◆ HOW TO COMPLETE THIS TASK
Output all entries precisely.

(Dataset entries)
══════
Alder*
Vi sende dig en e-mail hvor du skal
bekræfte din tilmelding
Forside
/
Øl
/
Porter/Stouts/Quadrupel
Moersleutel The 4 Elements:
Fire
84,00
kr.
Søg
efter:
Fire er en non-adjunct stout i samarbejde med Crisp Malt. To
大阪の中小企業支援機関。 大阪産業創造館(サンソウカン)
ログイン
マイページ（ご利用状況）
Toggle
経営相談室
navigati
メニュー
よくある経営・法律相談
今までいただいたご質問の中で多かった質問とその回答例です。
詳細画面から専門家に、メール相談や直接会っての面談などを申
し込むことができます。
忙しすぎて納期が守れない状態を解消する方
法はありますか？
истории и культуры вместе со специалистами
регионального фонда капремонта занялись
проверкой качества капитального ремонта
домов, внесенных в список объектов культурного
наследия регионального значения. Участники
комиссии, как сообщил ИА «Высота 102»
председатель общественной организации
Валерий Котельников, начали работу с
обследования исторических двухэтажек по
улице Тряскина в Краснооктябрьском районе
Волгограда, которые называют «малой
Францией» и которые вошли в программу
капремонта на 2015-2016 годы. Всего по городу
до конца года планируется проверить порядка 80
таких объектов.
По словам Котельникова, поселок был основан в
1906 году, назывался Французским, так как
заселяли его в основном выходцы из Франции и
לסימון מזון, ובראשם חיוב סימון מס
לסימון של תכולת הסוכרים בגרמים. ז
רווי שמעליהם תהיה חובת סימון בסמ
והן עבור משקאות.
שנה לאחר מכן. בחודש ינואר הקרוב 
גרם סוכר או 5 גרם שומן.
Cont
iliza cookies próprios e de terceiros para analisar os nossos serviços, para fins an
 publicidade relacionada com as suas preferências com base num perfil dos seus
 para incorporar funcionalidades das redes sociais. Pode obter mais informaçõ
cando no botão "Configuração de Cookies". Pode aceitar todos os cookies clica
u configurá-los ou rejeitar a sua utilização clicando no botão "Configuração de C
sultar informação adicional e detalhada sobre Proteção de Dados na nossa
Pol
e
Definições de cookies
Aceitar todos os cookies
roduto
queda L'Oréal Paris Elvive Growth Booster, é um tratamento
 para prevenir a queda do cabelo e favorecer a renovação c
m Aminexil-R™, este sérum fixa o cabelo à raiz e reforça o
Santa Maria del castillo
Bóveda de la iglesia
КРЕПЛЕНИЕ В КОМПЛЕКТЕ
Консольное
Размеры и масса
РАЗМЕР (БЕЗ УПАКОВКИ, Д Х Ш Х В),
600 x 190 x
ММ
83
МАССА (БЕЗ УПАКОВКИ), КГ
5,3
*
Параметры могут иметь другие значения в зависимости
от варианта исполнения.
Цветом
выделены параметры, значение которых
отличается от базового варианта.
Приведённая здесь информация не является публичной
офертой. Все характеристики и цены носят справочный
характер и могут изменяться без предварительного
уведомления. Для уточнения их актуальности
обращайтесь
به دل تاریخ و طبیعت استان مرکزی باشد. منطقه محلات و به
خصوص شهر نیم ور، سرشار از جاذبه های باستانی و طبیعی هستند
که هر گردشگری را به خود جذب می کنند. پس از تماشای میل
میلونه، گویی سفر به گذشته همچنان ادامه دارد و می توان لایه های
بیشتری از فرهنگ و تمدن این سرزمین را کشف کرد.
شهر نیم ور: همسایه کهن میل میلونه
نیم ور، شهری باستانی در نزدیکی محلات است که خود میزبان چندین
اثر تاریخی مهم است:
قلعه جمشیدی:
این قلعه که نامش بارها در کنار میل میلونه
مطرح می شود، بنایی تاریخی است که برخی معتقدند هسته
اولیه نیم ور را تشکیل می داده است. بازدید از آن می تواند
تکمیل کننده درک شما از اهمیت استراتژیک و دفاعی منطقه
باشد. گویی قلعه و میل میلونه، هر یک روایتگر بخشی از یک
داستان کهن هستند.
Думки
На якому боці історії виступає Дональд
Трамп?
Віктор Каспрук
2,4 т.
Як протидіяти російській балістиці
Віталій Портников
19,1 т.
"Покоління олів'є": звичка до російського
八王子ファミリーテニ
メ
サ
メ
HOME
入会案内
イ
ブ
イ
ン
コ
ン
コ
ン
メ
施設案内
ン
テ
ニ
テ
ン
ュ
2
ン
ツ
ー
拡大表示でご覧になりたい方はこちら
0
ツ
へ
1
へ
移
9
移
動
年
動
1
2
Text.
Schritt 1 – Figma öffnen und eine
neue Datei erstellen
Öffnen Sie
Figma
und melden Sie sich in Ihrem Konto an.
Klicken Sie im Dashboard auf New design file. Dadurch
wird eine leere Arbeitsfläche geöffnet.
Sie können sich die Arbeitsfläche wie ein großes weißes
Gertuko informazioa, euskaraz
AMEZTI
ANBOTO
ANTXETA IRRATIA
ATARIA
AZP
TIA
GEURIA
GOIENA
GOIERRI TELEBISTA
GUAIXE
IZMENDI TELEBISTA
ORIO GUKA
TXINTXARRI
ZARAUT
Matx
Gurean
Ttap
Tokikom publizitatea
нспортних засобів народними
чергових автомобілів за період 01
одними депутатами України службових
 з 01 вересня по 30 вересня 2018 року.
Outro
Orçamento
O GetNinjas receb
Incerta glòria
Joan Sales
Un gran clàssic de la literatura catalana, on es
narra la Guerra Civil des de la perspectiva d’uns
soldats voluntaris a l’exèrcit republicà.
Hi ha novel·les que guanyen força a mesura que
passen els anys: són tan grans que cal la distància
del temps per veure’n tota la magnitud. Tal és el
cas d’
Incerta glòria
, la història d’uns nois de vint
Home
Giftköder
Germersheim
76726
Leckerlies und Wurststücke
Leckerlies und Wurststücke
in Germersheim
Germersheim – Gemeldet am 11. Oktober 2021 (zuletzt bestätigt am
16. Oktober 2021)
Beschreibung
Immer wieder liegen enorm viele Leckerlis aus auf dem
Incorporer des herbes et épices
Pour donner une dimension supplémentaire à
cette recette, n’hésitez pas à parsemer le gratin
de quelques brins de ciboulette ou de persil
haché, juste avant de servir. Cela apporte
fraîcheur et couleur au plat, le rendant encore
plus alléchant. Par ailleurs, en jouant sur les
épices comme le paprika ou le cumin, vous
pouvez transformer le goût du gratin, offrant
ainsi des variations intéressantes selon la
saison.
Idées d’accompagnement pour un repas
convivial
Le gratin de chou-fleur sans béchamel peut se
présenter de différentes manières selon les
══════
◆ YOUR SOLUTION
Alder*
Vi sende dig en e-mail hvor du skal
bekræfte din tilmelding
Forside
/
Øl
/
Porter/Stouts/Quadrupel
Moersleutel The 4 Elements:
Fire
84,00
kr.
Søg
efter:
Fire er en non-adjunct stout i samarbejde med Crisp Malt. To
大阪の中小企業支援機関。 大阪産業創造館(サンソウカン)
ログイン
マイページ（ご利用状況）
Toggle
経営相談室
navigati
メニュー
よくある経営・法律相談
今までいただいたご質問の中で多かった質問とその回答例です。
詳細画面から専門家に、メール相談や直接会っての面談などを申
し込むことができます。
忙しすぎて納期が守れない状態を解消する方
法はありますか？
истории и культуры вместе со специалистами
регионального фонда капремонта занялись
проверкой качества капитального ремонта
домов, внесенных в список объектов культурного
наследия регионального значения. Участники
комиссии, как сообщил ИА «Высота 102»
председатель общественной организации
Валерий Котельников, начали работу с
обследования исторических двухэтажек по
улице Тряскина в Краснооктябрьском районе
Волгограда, которые называют «малой
Францией» и которые вошли в программу
капремонта на 2015-2016 годы. Всего по городу
до конца года планируется проверить порядка 80
таких объектов.
По словам Котельникова, поселок был основан в
1906 году, назывался Французским, так как
заселяли его в основном выходцы из Франции и
לסימון מזון, ובראשם חיוב סימון מס
לסימון של תכולת הסוכרים בגרמים. ז
רווי שמעליהם תהיה חובת סימון בסמ
והן עבור משקאות.
שנה לאחר מכן. בחודש ינואר הקרוב 
גרם סוכר או 5 גרם שומן.
Cont
iliza cookies próprios e de terceiros para analisar os nossos serviços, para fins an
 publicidade relacionada com as suas preferências com base num perfil dos seus
 para incorporar funcionalidades das redes sociais. Pode obter mais informaçõ
cando no botão "Configuração de Cookies". Pode aceitar todos os cookies clica
u configurá-los ou rejeitar a sua utilização clicando no botão "Configuração de C
sultar informação adicional e detalhada sobre Proteção de Dados na nossa
Pol
e
Definições de cookies
Aceitar todos os cookies
roduto
queda L'Oréal Paris Elvive Growth Booster, é um tratamento
 para prevenir a queda do cabelo e favorecer a renovação c
m Aminexil-R™, este sérum fixa o cabelo à raiz e reforça o
Santa Maria del castillo
Bóveda de la iglesia
КРЕПЛЕНИЕ В КОМПЛЕКТЕ
Консольное
Размеры и масса
РАЗМЕР (БЕЗ УПАКОВКИ, Д Х Ш Х В),
600 x 190 x
ММ
83
МАССА (БЕЗ УПАКОВКИ), КГ
5,3
*
Параметры могут иметь другие значения в зависимости
от варианта исполнения.
Цветом
выделены параметры, значение которых
отличается от базового варианта.
Приведённая здесь информация не является публичной
офертой. Все характеристики и цены носят справочный
характер и могут изменяться без предварительного
уведомления. Для уточнения их актуальности
обращайтесь
به دل تاریخ و طبیعت استان مرکزی باشد. منطقه محلات و به
خصوص شهر نیم ور، سرشار از جاذبه های باستانی و طبیعی هستند
که هر گردشگری را به خود جذب می کنند. پس از تماشای میل
میلونه، گویی سفر به گذشته همچنان ادامه دارد و می توان لایه های
بیشتری از فرهنگ و تمدن این سرزمین را کشف کرد.
شهر نیم ور: همسایه کهن میل میلونه
نیم ور، شهری باستانی در نزدیکی محلات است که خود میزبان چندین
اثر تاریخی مهم است:
قلعه جمشیدی:
این قلعه که نامش بارها در کنار میل میلونه
مطرح می شود، بنایی تاریخی است که برخی معتقدند هسته
اولیه نیم ور را تشکیل می داده است. بازدید از آن می تواند
تکمیل کننده درک شما از اهمیت استراتژیک و دفاعی منطقه
باشد. گویی قلعه و میل میلونه، هر یک روایتگر بخشی از یک
داستان کهن هستند.
Думки
На якому боці історії виступає Дональд
Трамп?
Віктор Каспрук
2,4 т.
Як протидіяти російській балістиці
Віталій Портников
19,1 т.
"Покоління олів'є": звичка до російського
八王子ファミリーテニ
メ
サ
メ
HOME
入会案内
イ
ブ
イ
ン
コ
ン
コ
ン
メ
施設案内
ン
テ
ニ
テ
ン
ュ
2
ン
ツ
ー
拡大表示でご覧になりたい方はこちら
0
ツ
へ
1
へ
移
9
移
動
年
動
1
2
Text.
Schritt 1 – Figma öffnen und eine
neue Datei erstellen
Öffnen Sie
Figma
und melden Sie sich in Ihrem Konto an.
Klicken Sie im Dashboard auf New design file. Dadurch
wird eine leere Arbeitsfläche geöffnet.
Sie können sich die Arbeitsfläche wie ein großes weißes
Gertuko informazioa, euskaraz
AMEZTI
ANBOTO
ANTXETA IRRATIA
ATARIA
AZP
TIA
GEURIA
GOIENA
GOIERRI TELEBISTA
GUAIXE
IZMENDI TELEBISTA
ORIO GUKA
TXINTXARRI
ZARAUT
Matx
Gurean
Ttap
Tokikom publizitatea
нспортних засобів народними
чергових автомобілів за період 01
одними депутатами України службових
 з 01 вересня по 30 вересня 2018 року.
Outro
Orçamento
O GetNinjas receb
Incerta glòria
Joan Sales
Un gran clàssic de la literatura catalana, on es
narra la Guerra Civil des de la perspectiva d’uns
soldats voluntaris a l’exèrcit republicà.
Hi ha novel·les que guanyen força a mesura que
passen els anys: són tan grans que cal la distància
del temps per veure’n tota la magnitud. Tal és el
cas d’
Incerta glòria
, la història d’uns nois de vint
Home
Giftköder
Germersheim
76726
Leckerlies und Wurststücke
Leckerlies und Wurststücke
in Germersheim
Germersheim – Gemeldet am 11. Oktober 2021 (zuletzt bestätigt am
16. Oktober 2021)
Beschreibung
Immer wieder liegen enorm viele Leckerlis aus auf dem
Incorporer des herbes et épices
Pour donner une dimension supplémentaire à
cette recette, n’hésitez pas à parsemer le gratin
de quelques brins de ciboulette ou de persil
haché, juste avant de servir. Cela apporte
fraîcheur et couleur au plat, le rendant encore
plus alléchant. Par ailleurs, en jouant sur les
épices comme le paprika ou le cumin, vous
pouvez transformer le goût du gratin, offrant
ainsi des variations intéressantes selon la
saison.
Idées d’accompagnement pour un repas
convivial
Le gratin de chou-fleur sans béchamel peut se
présenter de différentes manières selon les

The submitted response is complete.